Extracted page text data
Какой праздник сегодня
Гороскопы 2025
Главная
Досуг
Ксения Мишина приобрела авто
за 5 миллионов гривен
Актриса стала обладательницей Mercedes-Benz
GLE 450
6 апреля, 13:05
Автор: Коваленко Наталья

---

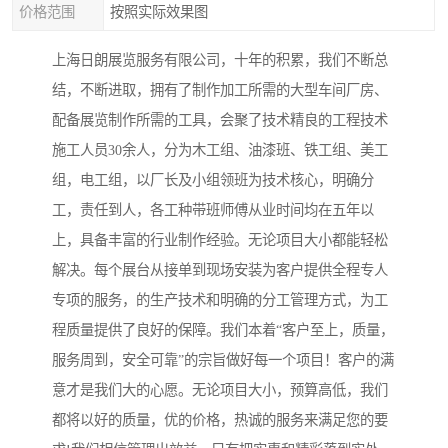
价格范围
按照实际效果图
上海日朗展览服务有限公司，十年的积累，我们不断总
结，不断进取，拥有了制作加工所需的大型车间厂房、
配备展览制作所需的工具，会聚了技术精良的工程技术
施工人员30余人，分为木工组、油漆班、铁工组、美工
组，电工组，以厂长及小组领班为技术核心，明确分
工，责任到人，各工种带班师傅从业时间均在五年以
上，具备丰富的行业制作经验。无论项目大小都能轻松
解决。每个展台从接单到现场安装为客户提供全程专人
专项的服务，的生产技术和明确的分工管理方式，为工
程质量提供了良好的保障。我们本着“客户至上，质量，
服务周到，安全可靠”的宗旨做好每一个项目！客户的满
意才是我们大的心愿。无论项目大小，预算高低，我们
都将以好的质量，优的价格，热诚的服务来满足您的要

## Work required
All lines above from the one containing "Какой праздник сегодня" to the one containing "Автор: Коваленко Наталья" must be repeated exactly, both lines included, and no others.

## Solution to this problem
Какой праздник сегодня
Гороскопы 2025
Главная
Досуг
Ксения Мишина приобрела авто
за 5 миллионов гривен
Актриса стала обладательницей Mercedes-Benz
GLE 450
6 апреля, 13:05
Автор: Коваленко Наталья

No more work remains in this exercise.